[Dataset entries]

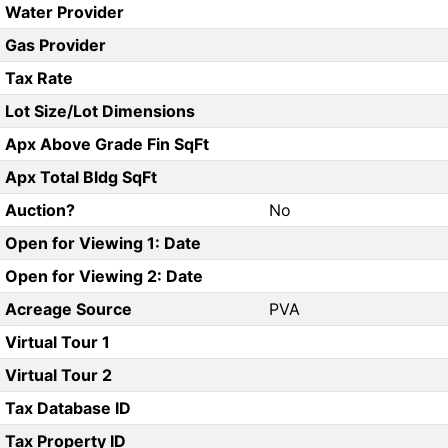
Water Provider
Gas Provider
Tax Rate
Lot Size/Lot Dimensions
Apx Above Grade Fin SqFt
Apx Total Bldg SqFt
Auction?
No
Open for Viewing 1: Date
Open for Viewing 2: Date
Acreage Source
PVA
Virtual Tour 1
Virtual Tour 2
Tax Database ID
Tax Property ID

...

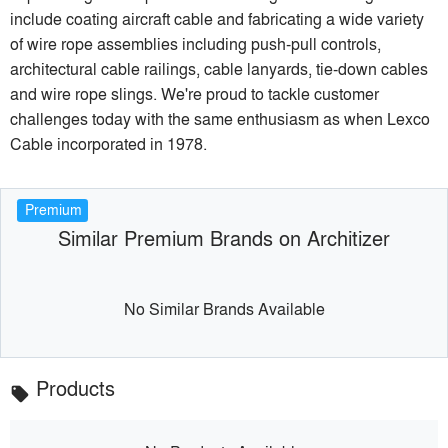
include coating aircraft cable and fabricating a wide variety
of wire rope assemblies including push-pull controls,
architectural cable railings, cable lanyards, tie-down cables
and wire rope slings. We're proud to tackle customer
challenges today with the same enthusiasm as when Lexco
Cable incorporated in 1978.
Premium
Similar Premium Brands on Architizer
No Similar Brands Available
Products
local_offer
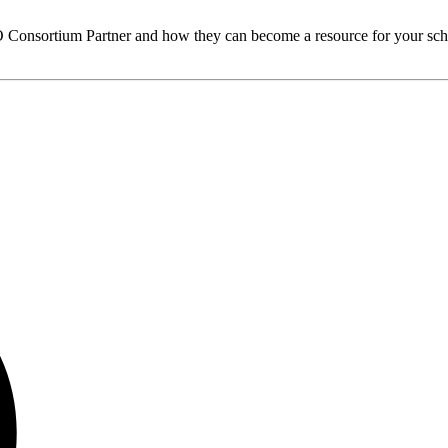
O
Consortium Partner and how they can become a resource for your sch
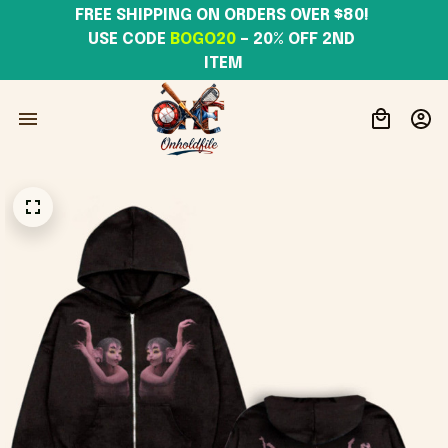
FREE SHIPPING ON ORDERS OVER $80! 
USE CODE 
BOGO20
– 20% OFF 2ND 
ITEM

- Exercise description -
Please return only the lines above, starting at the line that has "Water Provider" and ending at the line that has "Tax Property ID", keeping both and leaving each one unchanged.

- Answer for this exercise -
Water Provider
Gas Provider
Tax Rate
Lot Size/Lot Dimensions
Apx Above Grade Fin SqFt
Apx Total Bldg SqFt
Auction?
No
Open for Viewing 1: Date
Open for Viewing 2: Date
Acreage Source
PVA
Virtual Tour 1
Virtual Tour 2
Tax Database ID
Tax Property ID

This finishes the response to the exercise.